Diagrammatic summary of the most recent molecular subgrouping of ependymomas based on DNA methylation patterns [30, 31]. These molecular subgroups are genetically, epigenetically, transcriptionally, demographically and clinically distinct. Three topographically distinct overarching groups are identified, supratentorial (ST), posterior fossa (PF) and spinal (SP). Within each group there are three molecularly distinct molecular subgroups. Two of these nine groups are characterised by poor 5 year survival. The molecular profile column includes the immunohistochemically detectable surrogate markers of the PF-EPN-A and ST-EPN-RELA. All spinal tumours show favourable outcome when surgically completely removed

Clinical relevance

It is recommended that outside clinical trials, the WHO grading of ependymal tumours should not be used for the treatment decision [30]. Instead, the demonstration of nine clinically, demographically and molecularly distinct ependymoma entities offers new opportunities for (molecular) evidence-based treatments.

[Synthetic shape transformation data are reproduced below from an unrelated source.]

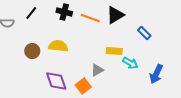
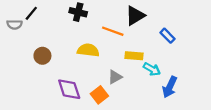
black line: (31, 13) -> (31, 13), moved
orange line: (90, 18) -> (113, 31), moved
yellow semicircle: (58, 46) -> (88, 50), moved
blue arrow: (156, 74) -> (170, 87), moved

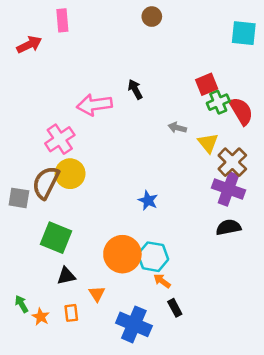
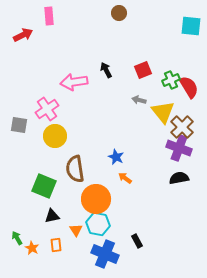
red square: (207, 84) -> (143, 70), moved
yellow triangle: (208, 143) -> (163, 112), size x1.4
brown semicircle: (46, 183) -> (75, 169), moved, turned -36
gray square: (19, 198) -> (19, 125), moved
cyan hexagon: (153, 257) -> (98, 224), moved
orange arrow: (162, 281) -> (125, 178), moved

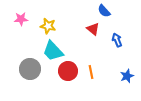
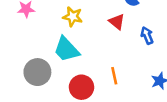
yellow star: (48, 26) -> (73, 17), moved
red circle: (68, 71) -> (81, 87), moved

A consensus publication [30] emphasises the controversy of the traditional histological grading system, and highlights the importance of the recognition of the molecular subgroups and mandates the use of the molecular classification of ependymomas for the enrolment in prospective clinical trials. However, as the recognition of the molecularly distinct subgroups is a recent development, no validated clinical trial data are available yet. This provides opportunities for the development of preclinical model systems and inclusion of advanced, genome wide molecular tests, such as methylation arrays and subsequent algorithmic classification into the routine diagnostics of supratentorial and infratentorial ependymomas.

Conclusion and outlook

Many of the tumour entities described in this review are now defined by the presence of a mutation that serves as a biomarker, and there is now a consensus that certain brain tumour types should be diagnosed according to distinct biomarker profiles rather than histological features alone. It is striking, that the histological grade in some entities has become subordinate to the molecular profile, e.g. in ependymomas [31] and possibly also in IDH-mutant astrocytomas [40]. Continuous advances in next generation sequencing and methylation arrays will increasingly aid the diagnosis of some brain tumour entities [52] and help the prognostication of others [46]. A molecular classifying algorithm based on DNA methylation profile has been developed for most types of brain tumours, helping pathologists in establishing the diagnosis of histologically unusual tumours and to determine the molecular subclasses for example of medulloblastomas or ependymomas (http://www.molecularneuropathology.org). In those entities, e.g. Histone H3-, or IDH-wildtype glioblastomas, where no driver mutations are found, identification of molecular heterogeneity and characterisation of molecular subgroups in histologically similar tumours will help in the design of novel, more effective targeted therapies. The main clinical relevance of identifying specific (epi) genetic alterations in each tumour is in their potential to serve as target for inhibitor drugs, or for the development of therapies, such as immunotherapy with vaccines aiming at the destruction of cells expressing a mutant protein [48].